LONDON — Boris Johnson told Vladimir Putin that an invasion of Ukraine would be a “tragic miscalculation,” Downing Street said following a call between the two leaders.
In a readout Wednesday evening, a spokesperson for the U.K. prime minister’s office said Johnson “expressed his deep concern about Russia’s current hostile activity on the Ukrainian border.” Moscow has amassed 100,000 troops at the border in recent weeks amid mounting Western concern it is preparing an invasion.
And, the spokesperson said, Johnson stressed that “any further Russian incursion into Ukrainian territory would be a tragic miscalculation.”
Downing Street claimed that the pair also agreed that it was “in no one’s interest” to allow the situation at the Russian-Ukrainian border to deteriorate any further.
Johnson restated his view that Ukraine is entitled to join NATO if it wants because it is a sovereign state, and underscored the need to find a diplomatic solution to the crisis, including by involving Kyiv.
According to the Kremlin’s own readout of the conversation, Putin criticized Ukraine’s “chronic sabotage of the Minsk agreements” — meant to end war in the Donbas region of Ukraine — and “NATO’s unwillingness to adequately respond to well-founded Russian concerns.”
Since last month, London has combined deterrence, including the threat of unprecedented economic sanctions against Moscow, with calls for a diplomatic solution.

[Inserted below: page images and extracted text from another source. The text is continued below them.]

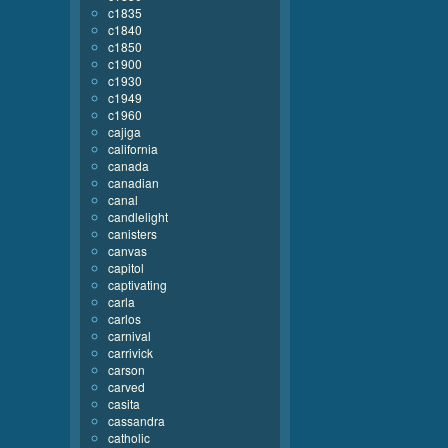
c1835
c1840
c1850
c1900
c1930
c1949
c1960
cajiga
california
canada
canadian
canal
candlelight
canisters
canvas
capitol
captivating
carla
carlos
carnival
carrivick
carson
carved
casita
cassandra
catholic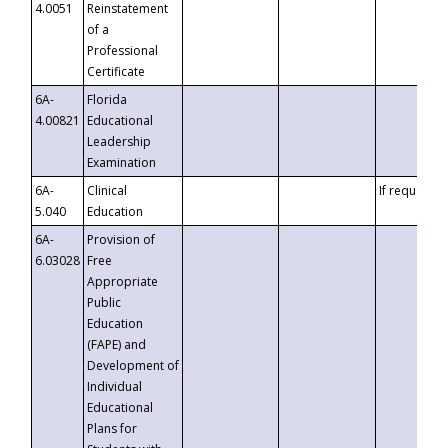
4.0051
Reinstatement
of a
Professional
Certificate
6A-
Florida
4.00821
Educational
Leadership
Examination
6A-
Clinical
If requested
5.040
Education
6A-
Provision of
6.03028
Free
Appropriate
Public
Education
(FAPE) and
Development of
Individual
Educational
Plans for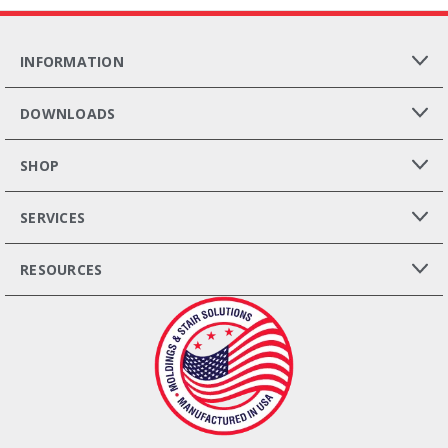
INFORMATION
DOWNLOADS
SHOP
SERVICES
RESOURCES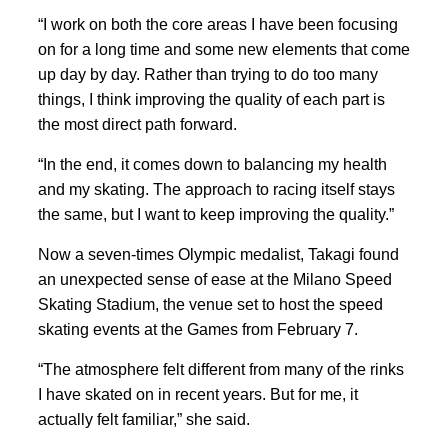
“I work on both the core areas I have been focusing
on for a long time and some new elements that come
up day by day. Rather than trying to do too many
things, I think improving the quality of each part is
the most direct path forward.
“In the end, it
comes down to
balancing my health
and my ‍skating. The approach to racing itself stays
the same, but I
want to keep improving the quality.”
Now a seven-times Olympic medalist, Takagi found
an unexpected sense of ease at the Milano Speed
Skating Stadium, the venue set to host the speed
skating events at the Games from February 7.
“The atmosphere felt different from many of the rinks
I have
skated on in recent years. But for me, it
actually felt familiar,” she said.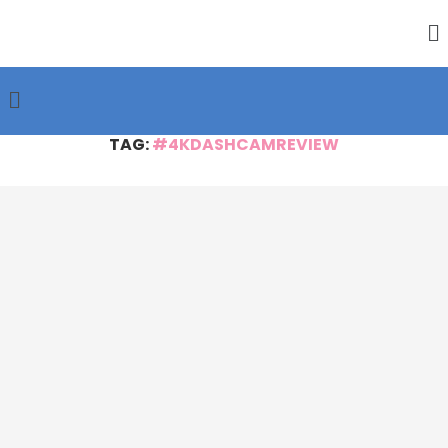
TAG:
#4KDASHCAMREVIEW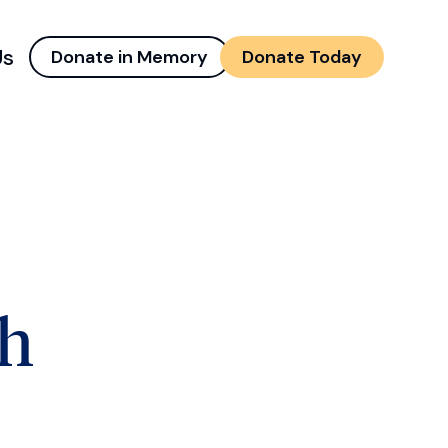
Us
Donate in Memory
Donate Today
d menu
and child menu
th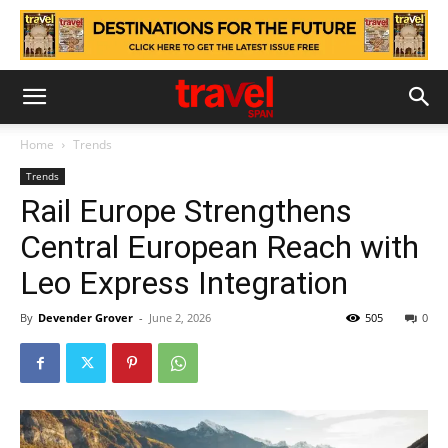
Home
Trends
Trends
Rail Europe Strengthens
Central European Reach with
Leo Express Integration
By
Devender Grover
-
June 2, 2026
505
0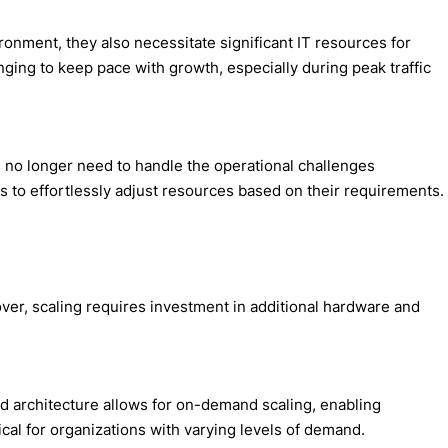
onment, they also necessitate significant IT resources for
nging to keep pace with growth, especially during peak traffic
s no longer need to handle the operational challenges
 to effortlessly adjust resources based on their requirements.
ilover, scaling requires investment in additional hardware and
sed architecture allows for on-demand scaling, enabling
ical for organizations with varying levels of demand.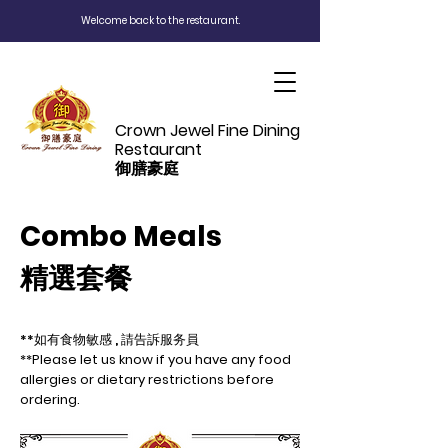
Welcome back to the restaurant.
Crown Jewel Fine Dining
Restaurant
御膳豪庭
Combo Meals
精選套餐
**如有食物敏感 , 請告訴服务員
**Please let us know if you have any food
allergies or dietary restrictions before
ordering.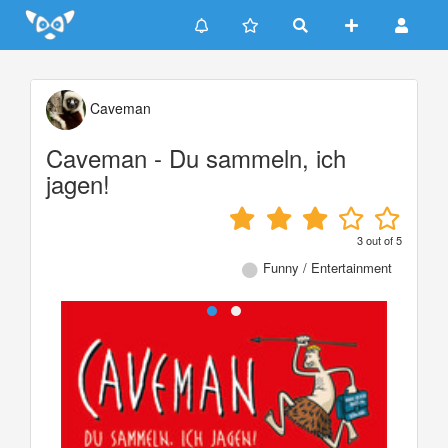
Update cookies preferences
Caveman
Caveman - Du sammeln, ich
jagen!
3
out of
5
Funny / Entertainment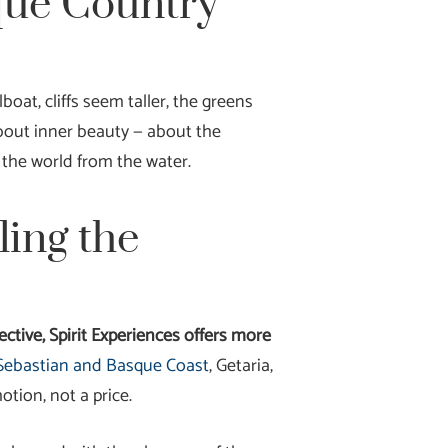
que Country
oat, cliffs seem taller, the greens
bout inner beauty — about the
 the world from the water.
ling the
ctive, Spirit Experiences offers more
n Sebastian and Basque Coast
, Getaria,
tion, not a price.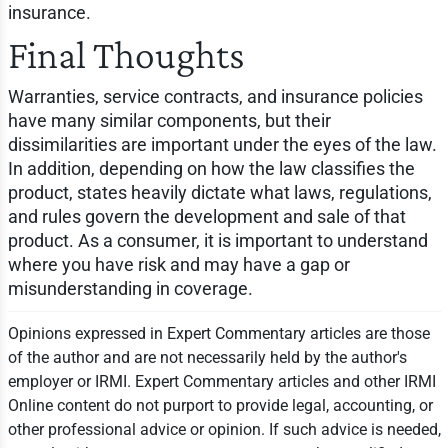
insurance.
Final Thoughts
Warranties, service contracts, and insurance policies
have many similar components, but their
dissimilarities are important under the eyes of the law.
In addition, depending on how the law classifies the
product, states heavily dictate what laws, regulations,
and rules govern the development and sale of that
product. As a consumer, it is important to understand
where you have risk and may have a gap or
misunderstanding in coverage.
Opinions expressed in Expert Commentary articles are those
of the author and are not necessarily held by the author's
employer or IRMI. Expert Commentary articles and other IRMI
Online content do not purport to provide legal, accounting, or
other professional advice or opinion. If such advice is needed,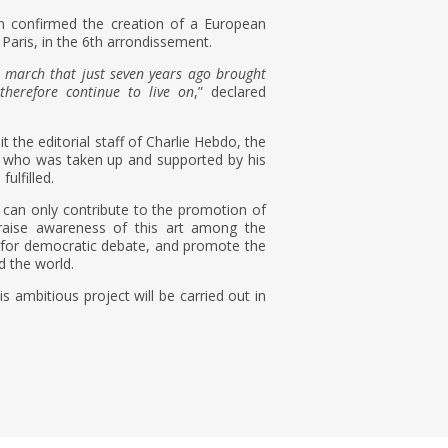
 confirmed the creation of a European
 Paris, in the 6th arrondissement.
the march that just seven years ago brought
therefore continue to live on
,” declared
t the editorial staff of Charlie Hebdo, the
nd who was taken up and supported by his
ulfilled.
 can only contribute to the promotion of
, raise awareness of this art among the
l for democratic debate, and promote the
d the world.
 ambitious project will be carried out in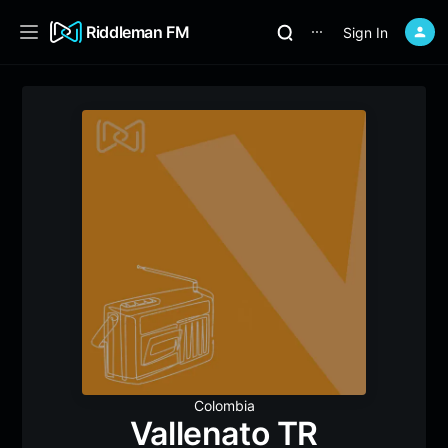
Riddleman FM
Sign In
⋯
Colombia
Vallenato TR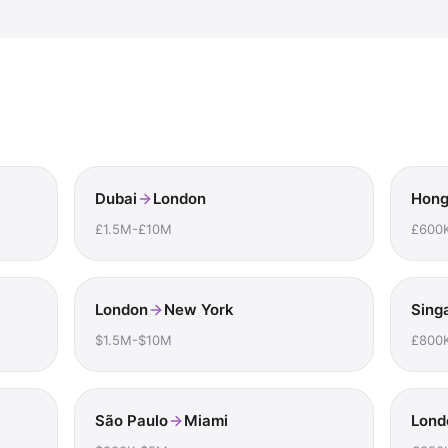
Dubai
London
Hong
£1.5M-£10M
£600
London
New York
Sing
$1.5M-$10M
£800
São Paulo
Miami
Lond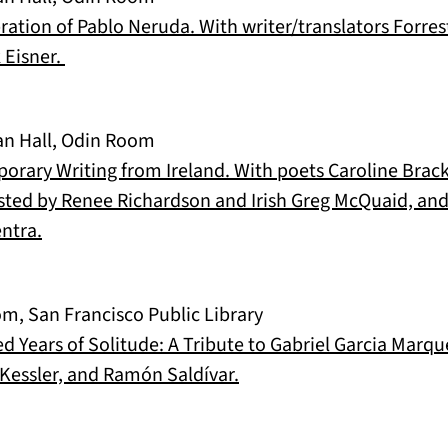
bration of Pablo Neruda. With writer/translators Forres
(opens in a new tab)
 Eisner.
an Hall, Odin Room
orary Writing from Ireland. With poets Caroline Brac
ted by Renee Richardson and Irish Greg McQuaid, and
(opens in a new tab)
ntra.
m, San Francisco Public Library
ed Years of Solitude: A Tribute to Gabriel Garcia Marq
(opens in a new tab)
Kessler, and Ramón Saldívar.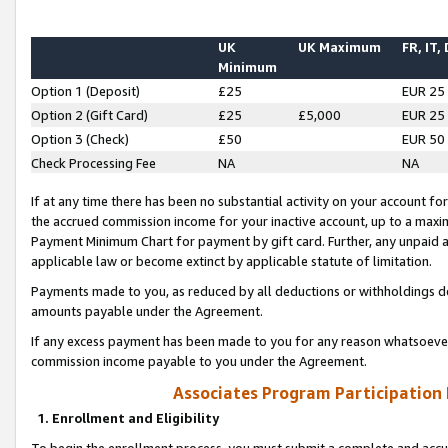
UK
UK Maximum
FR, IT,
Minimum
Option 1 (Deposit)
£25
EUR 25
Option 2 (Gift Card)
£25
£5,000
EUR 25
Option 3 (Check)
£50
EUR 50
Check Processing Fee
NA
NA
If at any time there has been no substantial activity on your account for 
the accrued commission income for your inactive account, up to a max
Payment Minimum Chart for payment by gift card. Further, any unpaid 
applicable law or become extinct by applicable statute of limitation.
Payments made to you, as reduced by all deductions or withholdings de
amounts payable under the Agreement.
If any excess payment has been made to you for any reason whatsoever,
commission income payable to you under the Agreement.
Associates Program Participation
1. Enrollment and Eligibility
To begin the enrollment process, you must submit a complete and accur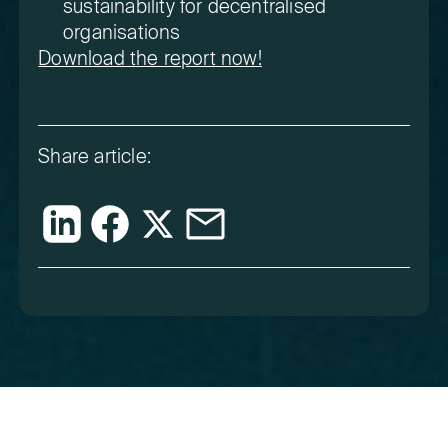
sustainability for decentralised
organisations
Download the report now!
Share article: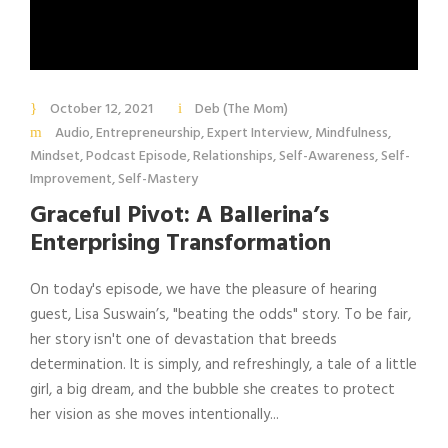
October 12, 2021
Deb (The Mom)
Audio
,
Entrepreneurship
,
Expert Interview
,
Mindfulness
,
Mindset
,
Podcast Episode
,
Relationships
,
Self-Awareness
,
Self-
Improvement
,
Self-Mastery
Graceful Pivot: A Ballerina’s
Enterprising Transformation
On today's episode, we have the pleasure of hearing
guest, Lisa Suswain’s, "beating the odds" story. To be fair,
her story isn't one of devastation that breeds
determination. It is simply, and refreshingly, a tale of a little
girl, a big dream, and the bubble she creates to protect
her vision as she moves intentionally...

On Tuesday, the Russian deputy ambassador to the U.N., Dmitry Polyanskiy, told Sky News: “There is always room for diplomacy, but frankly we don’t trust British diplomacy. I think in recent years British diplomacy has shown that it is absolutely worthless in such issues, I am sorry to say.”
He added: “The hysteria just does not stop. What was happening is only in the heads of Western politicians and not on the ground.”